Al ver a esta criatura, la mirada de Ye Wutian se agudizó. Claramente, este Gusano de Seda de Hielo era similar a la pequeña serpiente que había emergido del brazalete de He Qianqian la última vez.
—Este Pequeño Gusano de Seda es bastante poderoso. Una vez que estás contaminado con su aura, incluso a mil millas de distancia, puede rastrearte —se jactó la niña.
«Una pequeña criatura venenosa tan joven y ya con tales artimañas; ¿en qué se convertirá cuando crezca?», suspiró Ye Wutian para sus adentros, sin necesidad de adivinar que ella debió de aprovechar el momento en que él extendió la mano para agarrarla y aplicárselo en secreto.
—Entonces, ¿por qué me marcaste? —preguntó Ye Wutian, perplejo.

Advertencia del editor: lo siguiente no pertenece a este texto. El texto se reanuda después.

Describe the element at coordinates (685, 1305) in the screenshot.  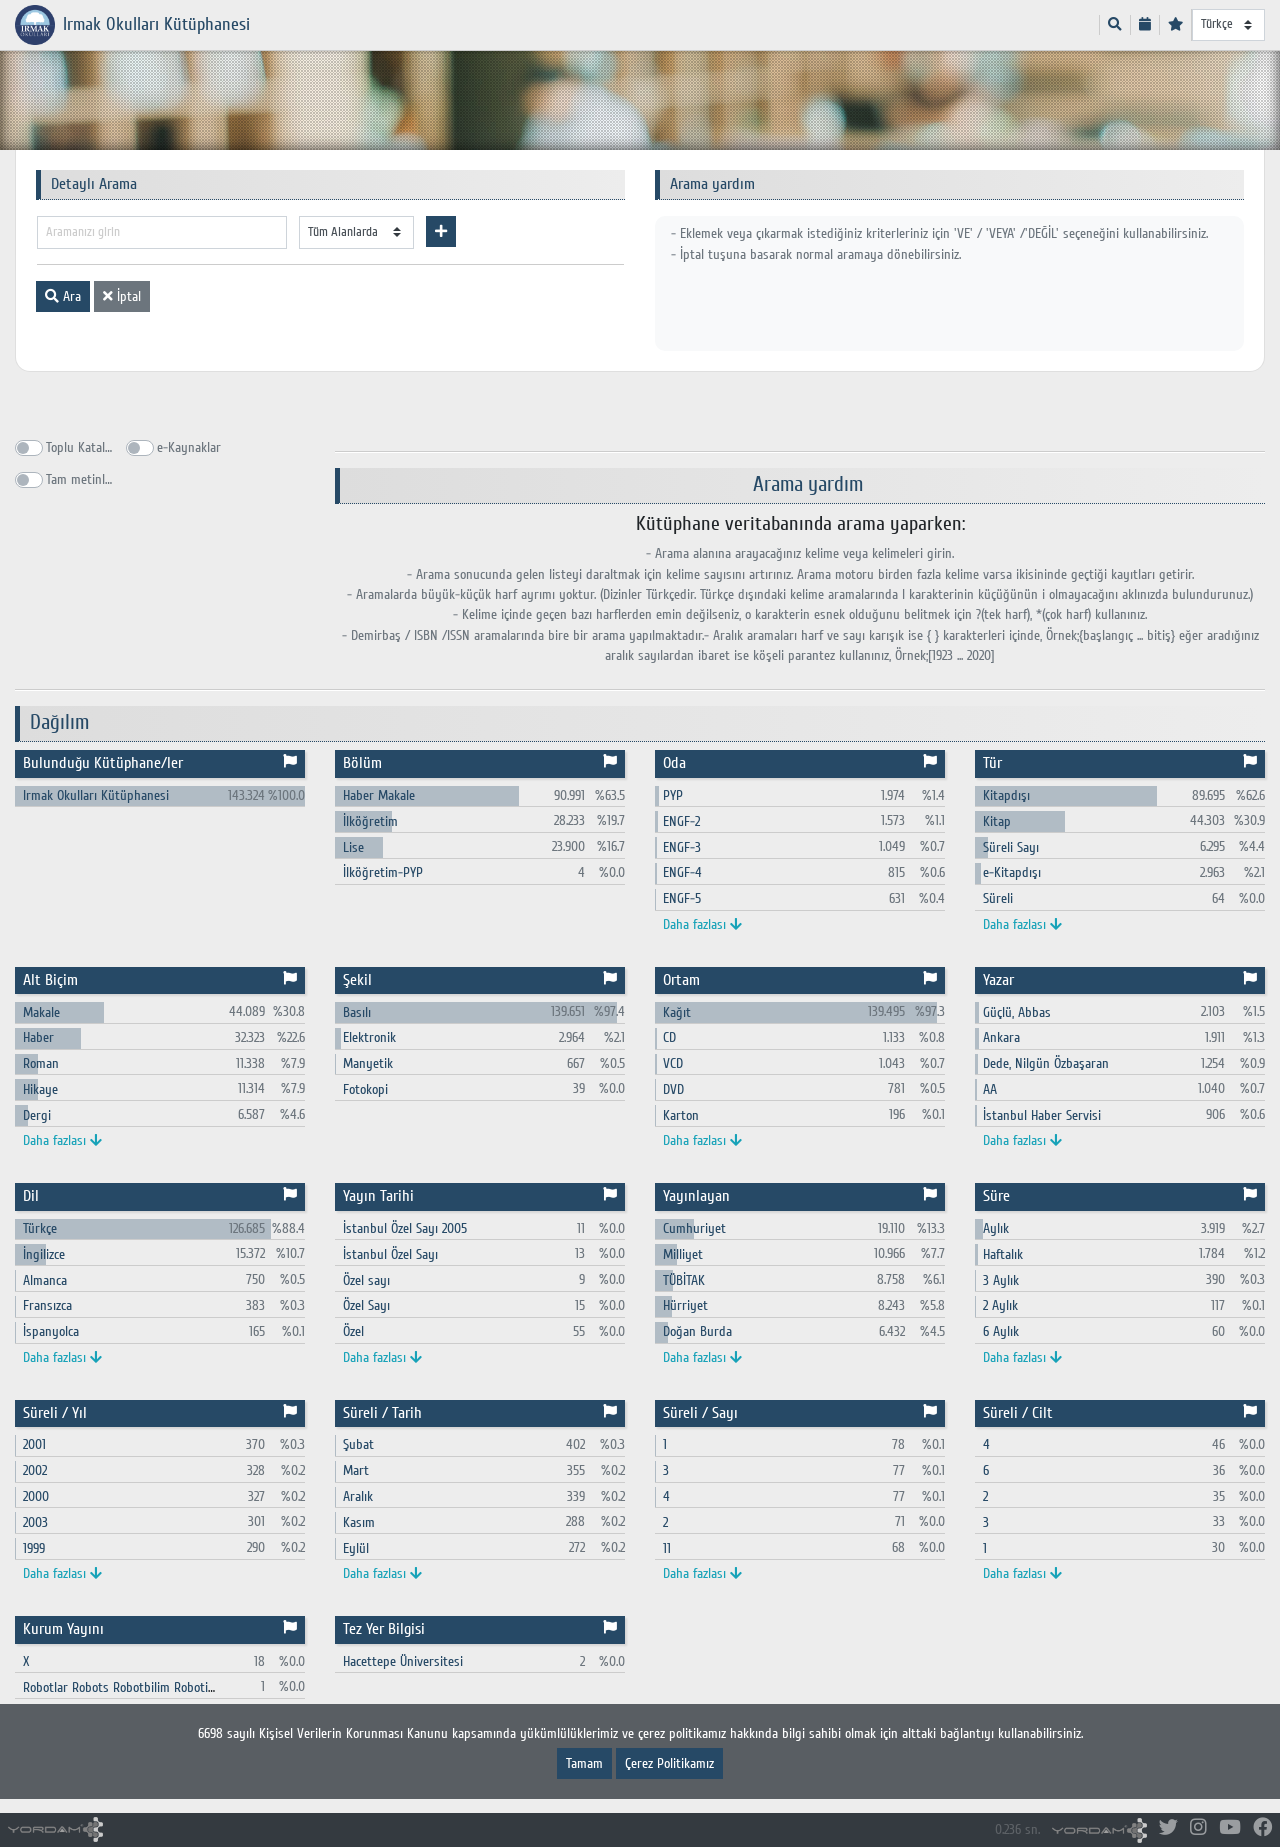
I see `Hürriyet` at that location.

—Por supuesto, para vengarme de ti. Acabas de humillar a esta Santidad, y cuando vuelva, traeré a la Hermana Xie para que te capture y te dé de comer a los escorpiones —respondió la niña con sinceridad.
Ye Wutian, chorreando sudor, dijo con una sonrisa amarga: —¿Niña, necesitas ser tan cruel? Ya me pisaste el pie con bastante fuerza hace un momento, y el empeine todavía me duele. Deberíamos estar en paz ahora, ¿no?
—Solo fue un pisotón, lo cual no satisface en absoluto a esta Santidad, y además intentaste escapar hace un momento; esta Santidad está muy enfadada ahora —la niña frunció los labios e inclinó la cabeza.
—¿No tienes miedo de que te mate ahora para silenciarte? —Un atisbo de intención asesina brilló en los ojos de Ye Wutian mientras se acercaba a la niña. Aunque solo era una niña, como podía poner en peligro su vida, no podía permitirse que siguiera existiendo.
—¿Qué, qué intentas hacer? —Aunque la niña era astuta, todavía era joven y rara vez viajaba fuera; desconocedora de los peligros del mundo, siempre se sintió una Santidad superior e intocable, por lo que, naturalmente, no pensaría que alguien se atreviera a faltarle al respeto.
Los labios de Ye Wutian se curvaron en una sonrisa siniestra. Levantó la mano y una Aguja de Qi se formó entre sus dedos. —Esta de aquí es la inigualable Aguja Perfora-Entrañas. Si te pinchan con esta aguja, en un día, tu estómago se pudrirá y tus intestinos se saldrán. Además, este veneno solo puedo curarlo yo bajo el cielo; ni siquiera tu Secta Divina del Veneno puede hacer nada al respecto.
Creyéndole, el rostro de la niña mostró pánico y, mientras retrocedía, amenazó: —Si, si te atreves a pinchar a esta Santidad con esa aguja, tú, tú morirás sin sepultura.
—¿No dijiste que ibas a hacer que tu Hermana Xie me capturara para darme de comer a los escorpiones? Como voy a morir de todos modos, necesito arrastrarte conmigo —el rostro de Ye Wutian brilló con una sonrisa sombría.
—Entonces, entonces esta Santidad no te llevará para que te coman los escorpiones —concedió la niña apresuradamente.
—No te creo. Ahora quítame la marca que acabas de ponerme —ordenó Ye Wutian.
La niña hizo un puchero, luego levantó el anillo de su mano y lo agitó sobre Ye Wutian. —Ahí está, ya la he retirado.
Sin confiar fácilmente en esta niña astuta, Ye Wutian resopló con frialdad. —Te atreves a engañarme, parece que necesitas una lección para que entiendas mi ferocidad. —Dicho esto, levantó la mano, fingiendo lanzar la Aguja de Plata.
Al ver esto, la niña dijo apresuradamente: —Espera, esta, esta vez esta Santidad de verdad te ayudará a retirarla. —Levantó la mano de nuevo, acercando el anillo a Ye Wutian, y una tenue luz plateada brotó del anillo—. Ya está, ahora sí que está retirada.